Old Ladies by Nancy Huddleston Packer

Old Ladies by Nancy Huddleston Packer

Author:Nancy Huddleston Packer
Language: eng
Format: epub
Tags: women, aging, widows, short stories, Palo Alto California, Stanford University
ISBN: 978-1-56474-761-7
Publisher: Daniel & Daniel Publishers
Published: 2012-06-04T04:00:00+00:00


Two’s Company

Rosa Perdido was four feet eleven inches of muscle and energy, every erg packed with prickle. Virginia Blankenship was six slender feet of controlled good manners. One dark, the other fair. One poor, the other well off. One an immigrant from Manila, the other not quite back to the Mayflower but close. Of an age, which was a year or so over sixty. For eleven months, they had met every Tuesday in the Blankenships’ seven-room flat on the Upper East Side of Manhattan, where Rosa did the cleaning and the laundry and Virginia wrote children’s books.

Rosa admired Mrs. B, as she called Virginia. The cashmere sweaters, the well-kept nails, the brownstone full of expensive textures and elegant antiques, the husband who wore dark suits and silk neckties and spoke in a soft voice. And she was proud of working for a writer, a real writer. Shortly after Rosa had begun working for the Blankenships, Mrs. B had given her a copy of The Crocodile’s Dinner Party signed “To my friend Rosa.” On her way home to Brooklyn, Rosa often stopped in at Barnes and Noble in Grand Central to make sure the book was prominently displayed in the Children’s Books section and to tell the clerk that Virginia Blankenship was her very good friend. At these moments Rosa loved Mrs. B.

But something would happen between them, and then the woman’s very existence brought bile to Rosa’s mouth and rage to her heart. Leaving the room before Rosa had finished her story. Explaining how to run the new vacuum cleaner or how to apply for citizenship, things Rosa knew better than Mrs. B did. And sometimes Mrs. B spoke with irritation when Rosa was trying to do her work. Just a stupid rich woman.

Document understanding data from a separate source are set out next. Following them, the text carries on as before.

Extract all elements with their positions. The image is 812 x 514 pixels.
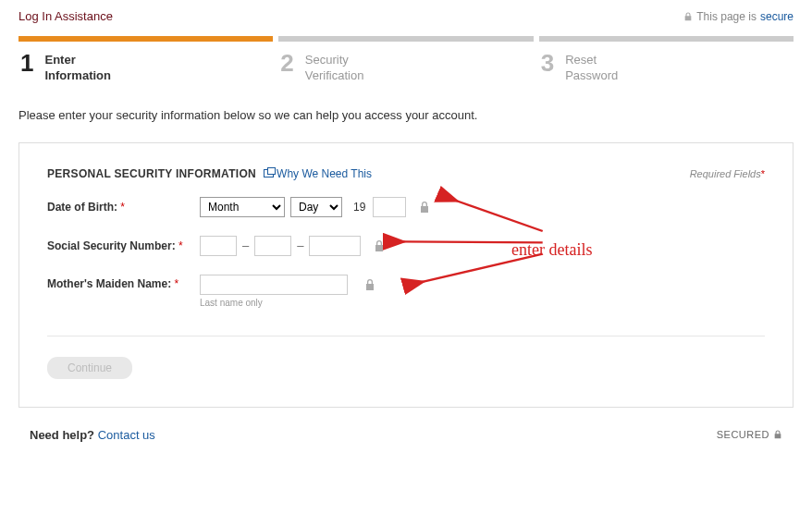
secure-note: This page is secure — [683, 10, 794, 23]
dob-row: Date of Birth: * Month Day 19 — [47, 197, 765, 217]
contact-us-link[interactable]: Contact us — [98, 428, 155, 442]
dob-label: Date of Birth: — [47, 201, 117, 214]
required-asterisk: * — [175, 277, 179, 290]
secure-link[interactable]: secure — [760, 10, 794, 23]
step-3-number: 3 — [541, 51, 554, 75]
step-2: 2 Security Verification — [278, 36, 533, 84]
dob-year-input[interactable] — [373, 197, 406, 217]
required-asterisk: * — [120, 201, 125, 214]
dob-year-prefix: 19 — [353, 201, 365, 214]
maiden-helper-text: Last name only — [200, 298, 375, 308]
step-1: 1 Enter Information — [18, 36, 273, 84]
divider — [47, 336, 765, 337]
required-fields-note: Required Fields* — [690, 168, 765, 179]
step-2-line1: Security — [305, 53, 364, 68]
lock-icon — [364, 278, 375, 291]
step-1-line1: Enter — [44, 53, 111, 68]
continue-button[interactable]: Continue — [47, 357, 132, 379]
dob-day-select[interactable]: Day — [290, 197, 342, 217]
step-3-line1: Reset — [565, 53, 618, 68]
lock-icon — [374, 239, 385, 252]
step-3: 3 Reset Password — [539, 36, 794, 84]
ssn-label: Social Security Number: — [47, 239, 176, 252]
ssn-part-2-input[interactable] — [254, 236, 291, 256]
security-panel: PERSONAL SECURITY INFORMATION Why We Nee… — [18, 142, 794, 408]
maiden-label: Mother's Maiden Name: — [47, 277, 171, 290]
step-1-number: 1 — [20, 51, 33, 75]
dob-month-select[interactable]: Month — [200, 197, 285, 217]
progress-steps: 1 Enter Information 2 Security Verificat… — [18, 36, 794, 84]
need-help-label: Need help? — [30, 428, 94, 442]
step-2-line2: Verification — [305, 68, 364, 84]
lock-icon — [683, 12, 693, 21]
why-link-text: Why We Need This — [277, 167, 372, 180]
secure-prefix: This page is — [696, 10, 757, 23]
step-1-line2: Information — [44, 68, 111, 84]
maiden-name-input[interactable] — [200, 275, 348, 295]
panel-title: PERSONAL SECURITY INFORMATION — [47, 167, 256, 180]
annotation-text: enter details — [511, 240, 592, 260]
maiden-row: Mother's Maiden Name: * Last name only — [47, 275, 765, 308]
step-3-line2: Password — [565, 68, 618, 84]
secured-tag: SECURED — [717, 429, 782, 440]
required-asterisk: * — [178, 239, 183, 252]
lock-icon — [773, 430, 782, 439]
ssn-dash: – — [242, 239, 249, 252]
ssn-part-3-input[interactable] — [309, 236, 361, 256]
ssn-row: Social Security Number: * – – — [47, 236, 765, 256]
ssn-part-1-input[interactable] — [200, 236, 237, 256]
ssn-dash: – — [297, 239, 303, 252]
why-we-need-this-link[interactable]: Why We Need This — [264, 167, 372, 180]
popup-icon — [264, 169, 274, 177]
page-title: Log In Assistance — [18, 9, 113, 23]
step-2-number: 2 — [280, 51, 293, 75]
intro-text: Please enter your security information b… — [18, 108, 794, 122]
lock-icon — [419, 201, 430, 214]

Rosa was sure that she was smarter than Mrs. B and knew things Mrs. B had never even heard of and done things Mrs. B would shudder to know and lived in places that would frighten Mrs. B bald-headed. If she had had half Mrs. B’s chances, she would have done much better than Mrs. B ever could. She would have a grander apartment than Mrs. B’s, not decorated in pale, washed-out colors but in rich reds and blues. She would have written a large, important book, a book for grown-ups, not a teeny tiny book for kids who couldn’t even read them. And she wouldn’t be married to a wimp like Mr. B but to someone bold and confident—at least that son-of-a-bitch Antonio hadn’t been a sissy with a puny voice and soft useless hands.

Virginia never came close to “loving” Rosa, but she did admire her gritty determination. She admired the fact that Rosa had taken classes at night school and spoke an absolutely perfect English, that Rosa took pains with her appearance and came to work decked out in stylish designer clothing that she proudly said she bought for a song at a nearly-new shop just off Madison, that she took pride in doing a good job, dreary as the work was, and left the apartment gleaming.